L’affaire a commencé le 11 juin dernier lorsque l’officiel conseil pour les affaires du travail a proposé, afin d’alléger les charges des employeurs, que ces derniers aient désormais la possibilité de déduire des salaires de leur main-d’œuvre étrangère des montants allant de 2 500 à 4 000 NT$ (72 à 115 US$) au titre des frais de logement et de nourriture. Le salaire minimum mensuel étant de 15 840 NT$, la perte de pouvoir d’achat pour les employés serait de 15 à 25 %. Au début du mois d’août, des représentants des travailleurs originaires des Philippines, d’Indonésie, de Thaïlande et du Vietnam, accompagnés de responsables de centres d’accueil de l’Eglise catholique, ont rencontré des membres du Conseil pour les affaires du travail pour expliquer leur « mécontentement » vis-à-vis de cette mesure qu’ils ont qualifiée d’« injuste ». Selon le P. Pierre Nguyen Van Hung, du Centre Espérance’ des travailleurs à Hsinchu, une pétition portant les signatures de 12 000 travailleurs étrangers opposés à la mesure a été remise aux officiels taiwanais à cette occasion. Le 24 août eut lieu la manifestation publique devant le World Trade Center à Taipei. Le 1er septembre, le changement de législation est devenu effectif.

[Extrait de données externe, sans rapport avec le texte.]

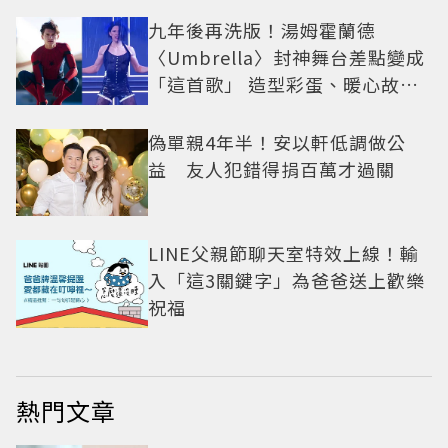
九年後再洗版！湯姆霍蘭德
〈Umbrella〉封神舞台差點變成
「這首歌」 造型彩蛋、暖心故事
一次公開
偽單親4年半！安以軒低調做公
益 友人犯錯得捐百萬才過關
LINE父親節聊天室特效上線！輸
入「這3關鍵字」為爸爸送上歡樂
祝福
熱門文章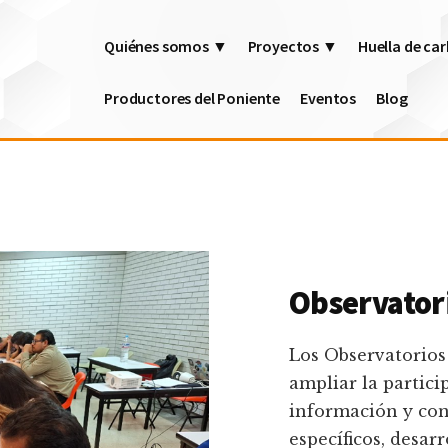
Quiénes somos ▼
Proyectos ▼
Huella de c
Productores del Poniente
Eventos
Blog
Observator
Los Observatorios
ampliar la partici
información y con
específicos, desarr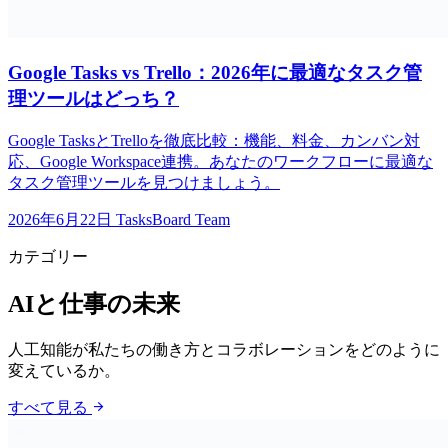
Google Tasks vs Trello：2026年に最適なタスク管
理ツールはどっち？
Google TasksとTrelloを徹底比較：機能、料金、カンバン対
応、Google Workspace連携。あなたのワークフローに最適な
タスク管理ツールを見つけましょう。
2026年6月22日
TasksBoard Team
カテゴリー
AIと仕事の未来
人工知能が私たちの働き方とコラボレーションをどのように
変えているか。
arrow_forward
すべて見る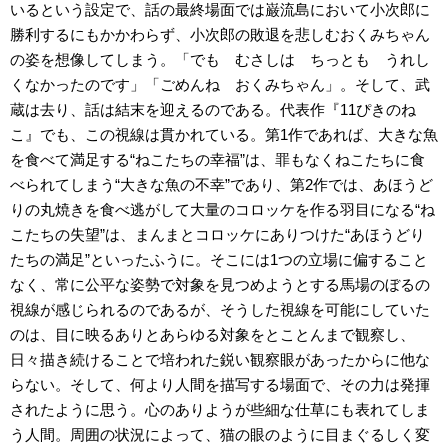
いるという設定で、話の最終場面では巌流島において小次郎に
勝利するにもかかわらず、小次郎の敗退を悲しむおくみちゃん
の姿を想像してしまう。「でも むさしは ちっとも うれし
くなかったのです」「ごめんね おくみちゃん」。そして、武
蔵は去り、話は結末を迎えるのである。代表作『11ぴきのね
こ』でも、この視線は貫かれている。第1作であれば、大きな魚
を食べて満足する“ねこたちの幸福”は、罪もなくねこたちに食
べられてしまう“大きな魚の不幸”であり、第2作では、あほうど
りの丸焼きを食べ逃がして大量のコロッケを作る羽目になる“ね
こたちの失望”は、まんまとコロッケにありつけた“あほうどり
たちの満足”といったふうに。そこには1つの立場に偏すること
なく、常に公平な姿勢で対象を見つめようとする馬場のぼるの
視線が感じられるのであるが、そうした視線を可能にしていた
のは、目に映るありとあらゆる対象をとことんまで観察し、
日々描き続けることで培われた鋭い観察眼があったからに他な
らない。そして、何より人間を描写する場面で、その力は発揮
されたように思う。心のありようが些細な仕草にも表れてしま
う人間。周囲の状況によって、猫の眼のように目まぐるしく変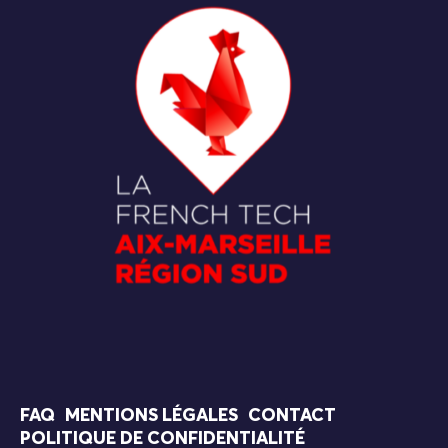
FAQ
MENTIONS LÉGALES
CONTACT
POLITIQUE DE CONFIDENTIALITÉ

Pour les missionnaires concernés, cette affaire n’est pas sans rappeler un précédent : l’expulsion en 1989 du P. Neil Magill. Ce missionnaire irlandais, prêtre de Saint Columban, engagé dans un travail d’assistance et d’éducation auprès des ouvriers de Taoyuan, au sud de Taipei, avait été expulsé le 17 mars 1989 au prétexte que ses activités n’étaient pas compatibles avec son statut de prêtre (1). Dans un communiqué publié le 25 août dernier, les PP. Bruno Ciceri, Edwin Corros, Pierre Nguyen Van Hung, James Sandy, tous quatre responsables de centres d’aide pour les travailleurs étrangers, et sœur Lim, religieuse taiwanaise du Centre Rerum Novarum de Taipei, ont déclaré qu’ils croyaient que l’époque du harcèlement et du contrôle de la part du gouvernement était révolue mais que, malheureusement, « l’ombre de la répression d’hier pointe à nouveau ». Selon eux, la mesure imposée par le gouvernement ne peut que se retourner contre les travailleurs taiwanais et ne bénéficiera qu’aux employeurs. Notant que le chômage touche désormais 411 000 personne, soit 4,22 % de la population active – le taux le plus élevé depuis seize ans -, ils dénoncent cette mesure qui, en tout réduisant le salaire des travailleurs étrangers, incite les employeurs à licencier les travailleurs taiwanais.

Le 8 septembre, les représentants philippin, thaïlandais et indonésien chargés d’étudier les dossiers des candidats de leurs pays respectifs postulant à un emploi à Taiwan ont fait savoir qu’ils n’étudieraient plus les demandes pour les employeurs taiwanais qui appliqueront ce nouveau décret. En réponse, le Conseil pour les affaires du travail a déclaré qu’une telle prise de position constituait une ingérence dans les lois de la République de Chine et que, désormais, il n’accorderait plus de permis de travail qu’aux travailleurs en provenance du Vietnam et des autres pays qui « respectent les lois de Taiwan ».